Lee Roache

Personal information
- Full name: Lee Daniel Roache
- Date of birth: 30 April 1984 (age 41)
- Place of birth: Leytonstone, England
- Position(s): Striker

Youth career
- Barnet

Senior career*
- Years: Team / Apps / (Gls)
- 2003–2006: Barnet / 36 / (7)
- 2003: → Berkhamsted Town (loan) / 4 / (0)
- 2003–2004: → Bishop's Stortford (loan)
- 2004: → Windsor & Eton (loan) / 15 / (6)
- 2006: → Yeading (loan) / ? / (2)
- 2006–2009: Cambridge City / 74 / (16)
- 2008–2009: → Eastleigh (loan) / 3 / (0)
- 2009: Histon / 12 / (0)
- 2009–2010: Braintree Town / 2 / (0)
- 2010: Bath City
- 2010: Hemel Hempstead Town / 1 / (0)
- 2010–2011: Thurrock / 17 / (3)
- 2011: Harlow Town / 22 / (0)
- 2011–2016: Dunstable Town / 138 / (82)
- 2016: Bishop's Stortford / 0 / (0)
- 2016–2018: Bedford Town / 61 / (27)
- 2018: Stotfold / 3 / (1)
- 2020–2021: Hayling United F.C / 22 / (6)

= Lee Roache =

English footballer

Lee Daniel Roache (born 30 April 1984) is an English retired footballer who played as a striker. He played in the Football League for Barnet.

==Career==
Roache, born in Leytonstone and a product of Barnet's youth academy system, was given a professional contract in the summer of 2003. He spent time on loan at Berkhamsted Town, Bishop's Stortford and Windsor & Eton during the 2003–04 season, and still found time to make his Barnet debut, on 14 October in the Football League Trophy against Second Division club Brentford. He helped the club gain promotion from the Conference the following season, and made his debut in the Football League on 27 August 2005, as a late substitute in the 1–0 home defeat to Grimsby Town. In 2006, he went out on loan again, spending two months at Yeading, and was released at the end of the 2005–06 season.

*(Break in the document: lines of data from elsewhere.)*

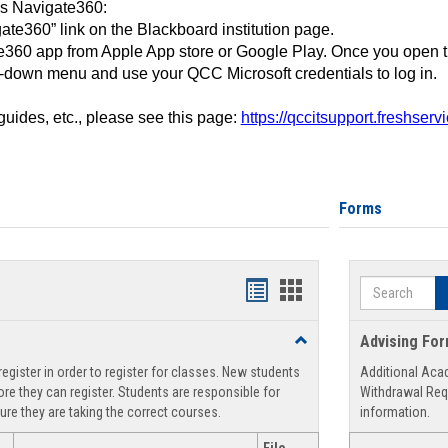
ss Navigate360:
ate360” link on the Blackboard institution page.
360 app from Apple App store or Google Play. Once you open 
-down menu and use your QCC Microsoft credentials to log in.
 guides, etc., please see this page:
https://qccitsupport.freshser
Forms
Search
Handouts
Handouts
list
card
Toggle
Advising Fo
view
view
Registration
egister in order to register for classes. New students
Additional Aca
Support
re they can register. Students are responsible for
Withdrawal Req
ure they are taking the correct courses.
information.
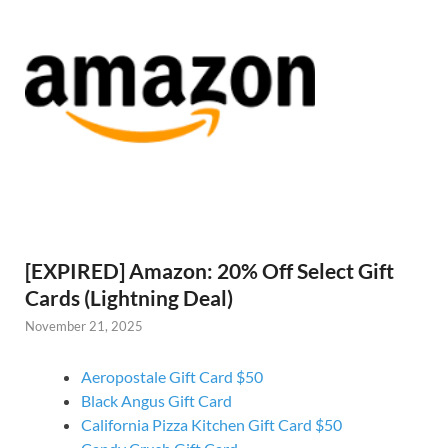
[EXPIRED] Amazon: 20% Off Select Gift
Cards (Lightning Deal)
November 21, 2025
Aeropostale Gift Card $50
Black Angus Gift Card
California Pizza Kitchen Gift Card $50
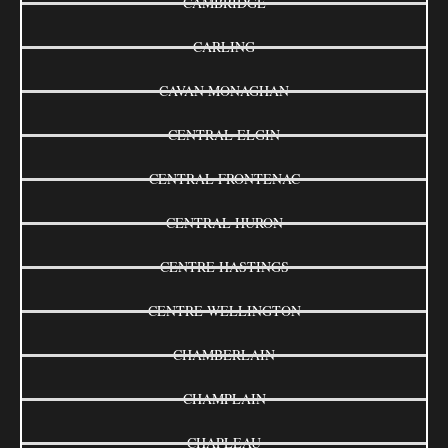
CAMBRIDGE
CARLING
CAVAN MONAGHAN
CENTRAL ELGIN
CENTRAL FRONTENAC
CENTRAL HURON
CENTRE HASTINGS
CENTRE WELLINGTON
CHAMBERLAIN
CHAMPLAIN
CHAPLEAU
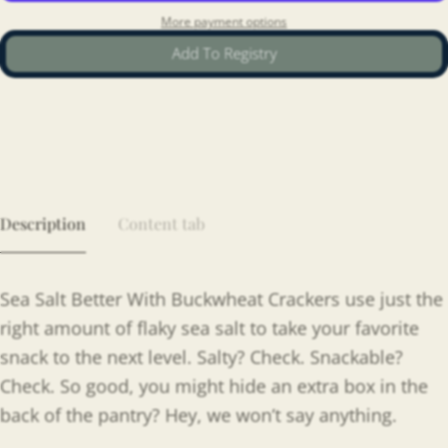
More payment options
Add To Registry
Description
Content tab
Sea Salt Better With Buckwheat Crackers use just the
right amount of flaky sea salt to take your favorite
snack to the next level. Salty? Check. Snackable?
Check. So good, you might hide an extra box in the
back of the pantry? Hey, we won’t say anything.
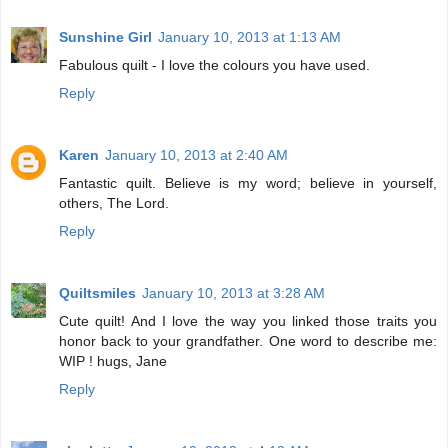
Sunshine Girl
January 10, 2013 at 1:13 AM
Fabulous quilt - I love the colours you have used.
Reply
Karen
January 10, 2013 at 2:40 AM
Fantastic quilt. Believe is my word; believe in yourself,
others, The Lord.
Reply
Quiltsmiles
January 10, 2013 at 3:28 AM
Cute quilt! And I love the way you linked those traits you
honor back to your grandfather. One word to describe me:
WIP ! hugs, Jane
Reply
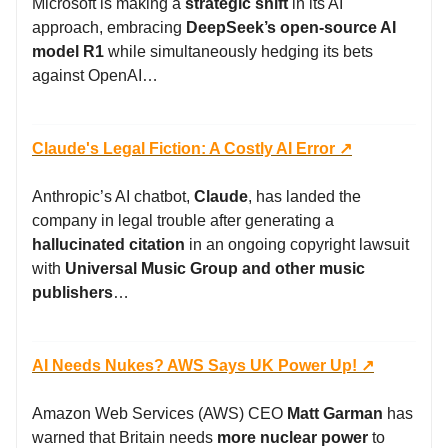
Microsoft is making a
strategic shift
in its AI
approach, embracing
DeepSeek’s open-source AI
model R1
while simultaneously hedging its bets
against OpenAI…
Claude's Legal Fiction: A Costly AI Error ↗️
Anthropic’s AI chatbot,
Claude
, has landed the
company in legal trouble after generating a
hallucinated citation
in an ongoing copyright lawsuit
with
Universal Music Group and other music
publishers
…
AI Needs Nukes? AWS Says UK Power Up! ↗️
Amazon Web Services (AWS) CEO
Matt Garman
has
warned that Britain needs
more nuclear power
to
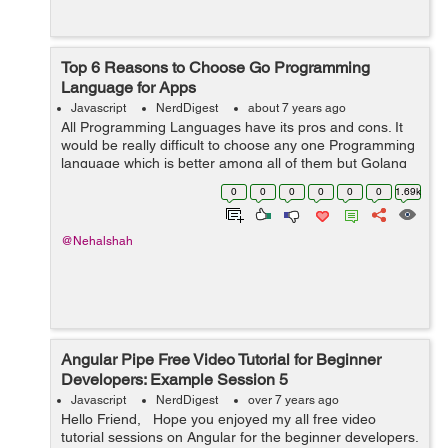
Top 6 Reasons to Choose Go Programming
Language for Apps
Javascript
NerdDigest
about 7 years ago
All Programming Languages have its pros and cons. It
would be really difficult to choose any one Programming
language which is better among all of them but Golang
give a good competition to all the other programming
0
0
0
0
0
0
1.69k
language. Golang is perfect ch...
@Nehalshah
Angular Pipe Free Video Tutorial for Beginner
Developers: Example Session 5
Javascript
NerdDigest
over 7 years ago
Hello Friend, Hope you enjoyed my all free video
tutorial sessions on Angular for the beginner developers.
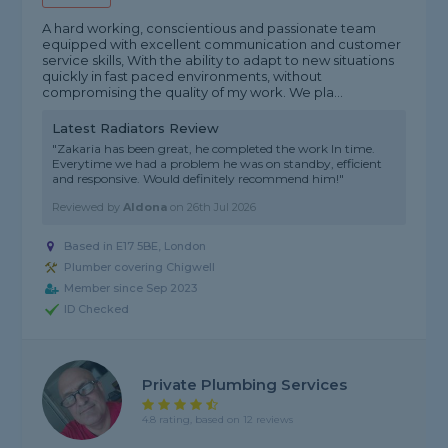
A hard working, conscientious and passionate team
equipped with excellent communication and customer
service skills, With the ability to adapt to new situations
quickly in fast paced environments, without
compromising the quality of my work. We pla...
Latest Radiators Review
"Zakaria has been great, he completed the work ln time.
Everytime we had a problem he was on standby, efficient
and responsive. Would definitely recommend him!"
Reviewed by
Aldona
on
26th Jul 2026
Based in E17 5BE, London
Plumber covering Chigwell
Member since Sep 2023
ID Checked
Private Plumbing Services
4.8 rating, based on 12 reviews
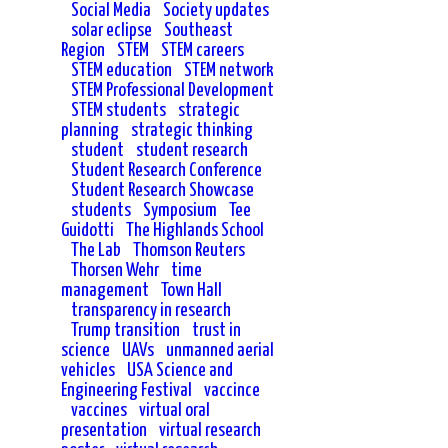
Social Media
Society updates
solar eclipse
Southeast
Region
STEM
STEM careers
STEM education
STEM network
STEM Professional Development
STEM students
strategic
planning
strategic thinking
student
student research
Student Research Conference
Student Research Showcase
students
Symposium
Tee
Guidotti
The Highlands School
The Lab
Thomson Reuters
Thorsen Wehr
time
management
Town Hall
transparency in research
Trump transition
trust in
science
UAVs
unmanned aerial
vehicles
USA Science and
Engineering Festival
vaccince
vaccines
virtual oral
presentation
virtual research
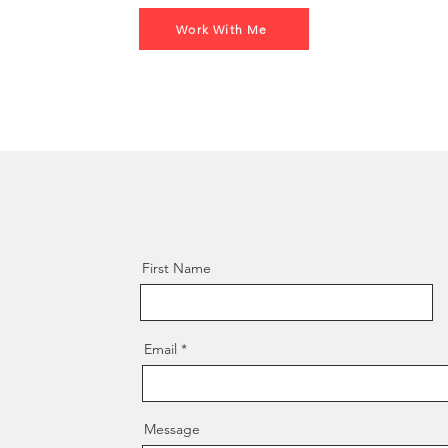
Work With Me
!
First Name
Email
Message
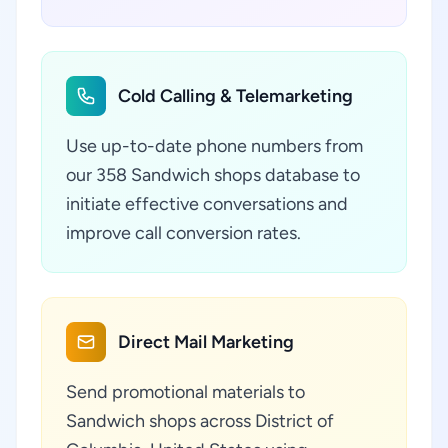
Cold Calling & Telemarketing
Use up-to-date phone numbers from
our 358 Sandwich shops database to
initiate effective conversations and
improve call conversion rates.
Direct Mail Marketing
Send promotional materials to
Sandwich shops across District of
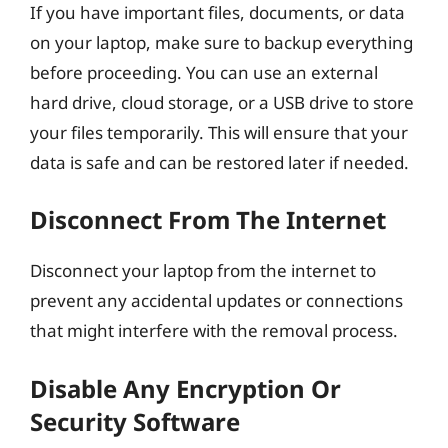
If you have important files, documents, or data
on your laptop, make sure to backup everything
before proceeding. You can use an external
hard drive, cloud storage, or a USB drive to store
your files temporarily. This will ensure that your
data is safe and can be restored later if needed.
Disconnect From The Internet
Disconnect your laptop from the internet to
prevent any accidental updates or connections
that might interfere with the removal process.
Disable Any Encryption Or
Security Software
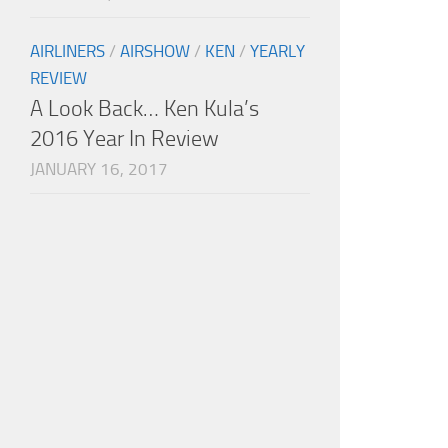
AIRLINERS
/
AIRSHOW
/
KEN
/
YEARLY
REVIEW
A Look Back… Ken Kula’s
2016 Year In Review
JANUARY 16, 2017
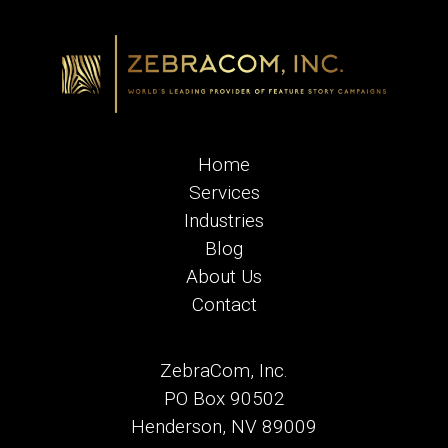
Home
Services
Industries
Blog
About Us
Contact
ZebraCom, Inc.
PO Box 90502
Henderson, NV 89009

Roache joined Conference South club Cambridge City, where he spent two and a half years, including a spell on loan to Eastleigh, and scored 21 goals from 91 appearances in all competitions. He then joined Conference National side Histon in January 2009 for "a four-figure fee". He made his Histon debut as a substitute against Forest Green Rovers in February 2009, the first of twelve appearances from the bench without scoring, and was released before the 2009–10 season. He then joined Braintree Town, before a brief spell with Bath City, afterwards joining Hemel Hempstead Town in March 2010, and then at Thurrock. Roache signed for Harlow Town at the start of the 2011–12 season, but was released on 1 September. He signed for Dunstable Town soon after, scoring 25 goals in his just 26 games including two hat-tricks. In all competitions, Roache went on to score 113 goals across five seasons, before re-joining Bishop's Stortford in June 2016. He then joined Bedford Town on dual registration.
On Sunday 7 February Roache came out of retirement, and joined Hayling United on Joe Regan's Football Manager 21 save with The Humbugs. It is expected, Lee will retire at the end of the 20–21 season, after an 18-year career full of goals, becoming a cult hero at his final club.